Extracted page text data
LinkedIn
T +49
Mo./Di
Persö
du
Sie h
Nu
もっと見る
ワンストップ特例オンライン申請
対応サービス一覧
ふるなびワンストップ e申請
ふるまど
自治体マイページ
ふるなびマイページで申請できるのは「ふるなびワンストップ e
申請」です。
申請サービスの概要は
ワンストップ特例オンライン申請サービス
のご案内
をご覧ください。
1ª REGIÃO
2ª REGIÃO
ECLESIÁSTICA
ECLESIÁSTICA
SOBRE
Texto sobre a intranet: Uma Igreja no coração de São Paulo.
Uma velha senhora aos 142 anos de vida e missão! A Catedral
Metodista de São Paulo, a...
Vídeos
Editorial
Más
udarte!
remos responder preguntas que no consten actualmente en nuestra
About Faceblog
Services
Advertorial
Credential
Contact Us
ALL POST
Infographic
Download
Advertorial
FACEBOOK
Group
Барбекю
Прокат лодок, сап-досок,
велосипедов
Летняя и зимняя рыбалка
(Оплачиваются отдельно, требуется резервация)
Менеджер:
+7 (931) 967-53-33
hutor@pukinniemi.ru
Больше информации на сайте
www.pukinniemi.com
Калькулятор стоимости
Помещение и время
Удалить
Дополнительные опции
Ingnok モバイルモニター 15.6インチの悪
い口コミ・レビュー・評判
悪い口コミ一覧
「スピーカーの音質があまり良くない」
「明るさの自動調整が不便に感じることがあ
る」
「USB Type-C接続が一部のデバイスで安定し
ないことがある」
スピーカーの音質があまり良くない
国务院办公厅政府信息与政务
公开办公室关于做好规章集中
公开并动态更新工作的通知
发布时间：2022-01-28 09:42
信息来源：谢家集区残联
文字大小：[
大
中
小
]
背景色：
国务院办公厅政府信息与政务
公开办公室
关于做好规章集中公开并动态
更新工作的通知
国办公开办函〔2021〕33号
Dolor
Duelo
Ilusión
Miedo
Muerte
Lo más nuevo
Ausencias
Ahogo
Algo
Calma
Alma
--
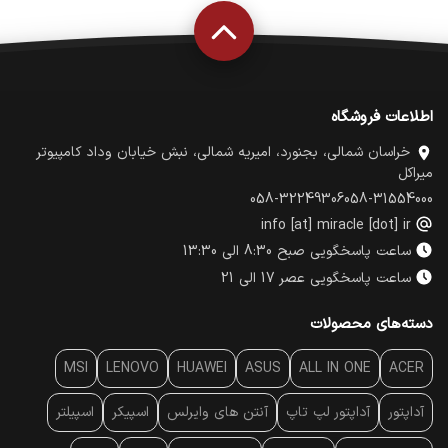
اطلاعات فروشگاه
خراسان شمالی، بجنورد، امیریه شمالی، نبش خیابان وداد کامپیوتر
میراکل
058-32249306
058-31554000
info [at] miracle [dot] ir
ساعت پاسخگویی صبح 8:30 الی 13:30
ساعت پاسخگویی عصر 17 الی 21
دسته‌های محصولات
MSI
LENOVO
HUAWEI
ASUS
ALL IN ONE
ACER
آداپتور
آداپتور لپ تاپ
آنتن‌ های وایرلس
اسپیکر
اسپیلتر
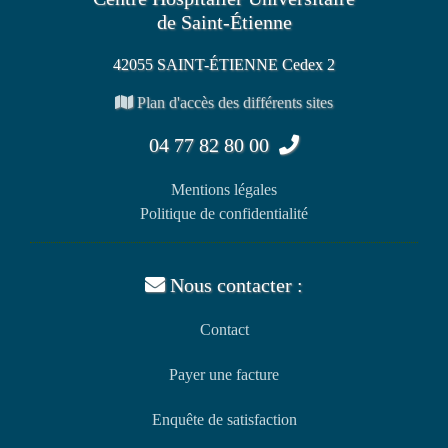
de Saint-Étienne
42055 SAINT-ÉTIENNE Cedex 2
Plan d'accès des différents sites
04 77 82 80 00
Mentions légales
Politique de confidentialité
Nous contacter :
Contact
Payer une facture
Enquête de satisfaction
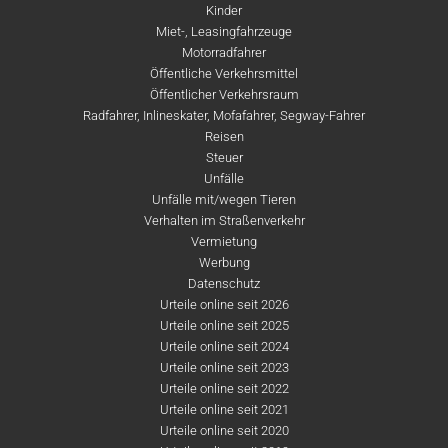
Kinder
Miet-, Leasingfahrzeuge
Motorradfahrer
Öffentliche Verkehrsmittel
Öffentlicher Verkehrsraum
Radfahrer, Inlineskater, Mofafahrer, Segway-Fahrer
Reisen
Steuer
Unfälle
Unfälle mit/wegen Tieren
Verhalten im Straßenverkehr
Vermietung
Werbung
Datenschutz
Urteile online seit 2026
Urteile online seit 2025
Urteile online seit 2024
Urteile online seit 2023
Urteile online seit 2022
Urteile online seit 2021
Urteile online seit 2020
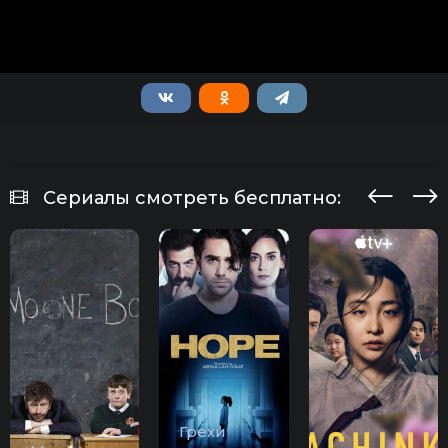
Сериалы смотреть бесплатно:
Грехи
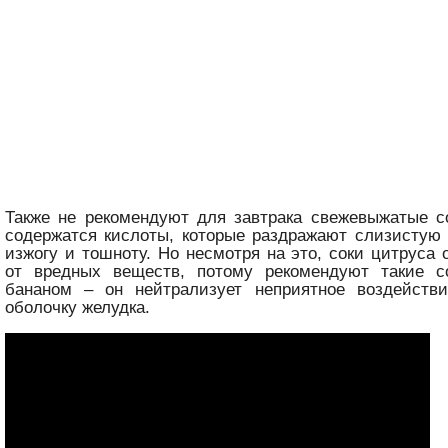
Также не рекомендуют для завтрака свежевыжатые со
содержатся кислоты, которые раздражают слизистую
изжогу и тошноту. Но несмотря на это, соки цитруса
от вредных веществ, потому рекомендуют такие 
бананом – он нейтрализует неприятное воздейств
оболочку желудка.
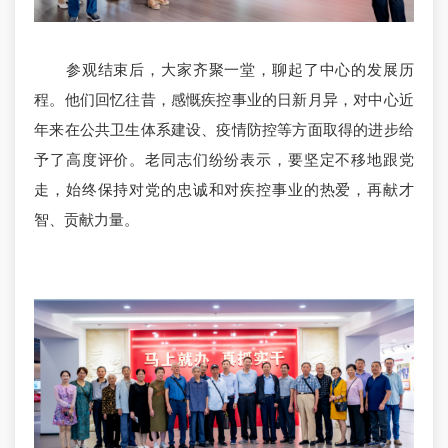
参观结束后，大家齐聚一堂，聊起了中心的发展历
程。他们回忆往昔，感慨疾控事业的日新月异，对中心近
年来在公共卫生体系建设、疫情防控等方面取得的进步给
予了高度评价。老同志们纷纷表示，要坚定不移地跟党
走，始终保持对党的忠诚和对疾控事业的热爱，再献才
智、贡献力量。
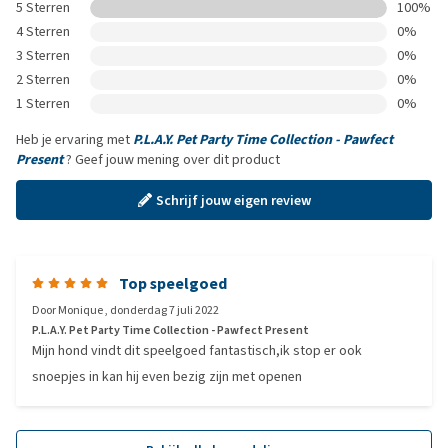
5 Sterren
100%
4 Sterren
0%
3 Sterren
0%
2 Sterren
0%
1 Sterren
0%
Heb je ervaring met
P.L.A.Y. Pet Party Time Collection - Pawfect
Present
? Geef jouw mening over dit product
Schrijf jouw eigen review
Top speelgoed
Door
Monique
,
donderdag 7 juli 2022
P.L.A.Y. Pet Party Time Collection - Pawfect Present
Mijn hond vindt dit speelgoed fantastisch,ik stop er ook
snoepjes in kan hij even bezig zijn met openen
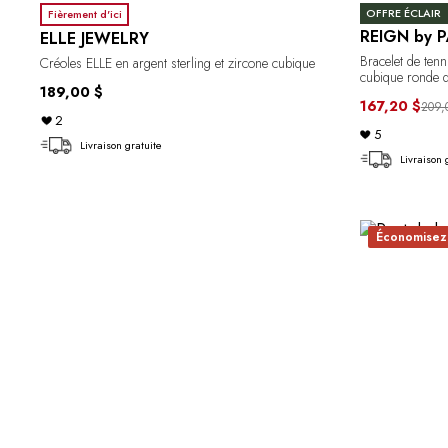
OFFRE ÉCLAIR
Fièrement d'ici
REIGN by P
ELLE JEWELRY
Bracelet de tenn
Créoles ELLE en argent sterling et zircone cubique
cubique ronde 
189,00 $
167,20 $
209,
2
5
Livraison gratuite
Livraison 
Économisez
--
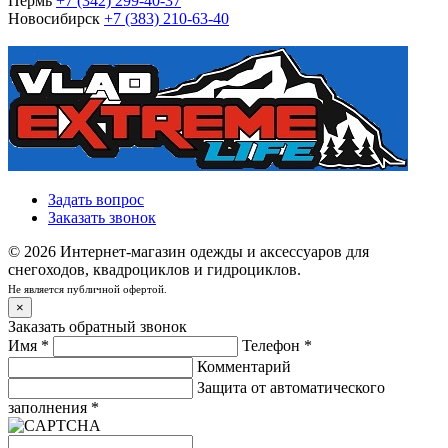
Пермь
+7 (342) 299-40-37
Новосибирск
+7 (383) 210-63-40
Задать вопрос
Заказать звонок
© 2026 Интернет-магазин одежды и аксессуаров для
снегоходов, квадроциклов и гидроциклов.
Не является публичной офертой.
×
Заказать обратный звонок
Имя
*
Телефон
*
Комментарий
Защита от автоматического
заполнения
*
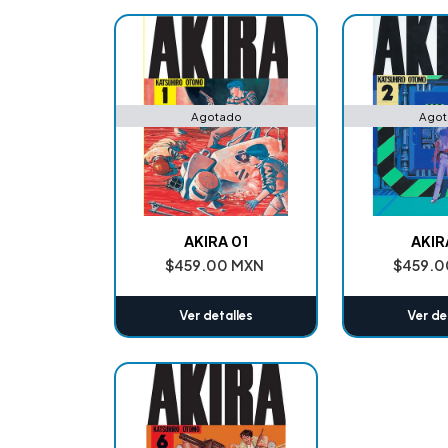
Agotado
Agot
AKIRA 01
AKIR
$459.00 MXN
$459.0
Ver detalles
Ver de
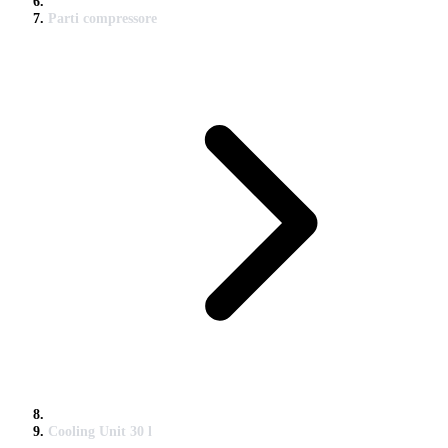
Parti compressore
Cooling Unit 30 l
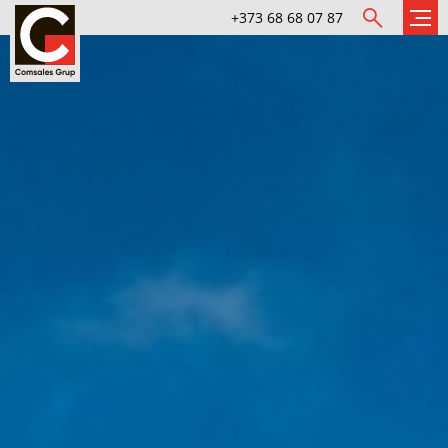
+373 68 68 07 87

- [What you will do]: Only a number is wanted. How many lines of the entries above carry "Pawfect"?

- [Solution to the problem]: 2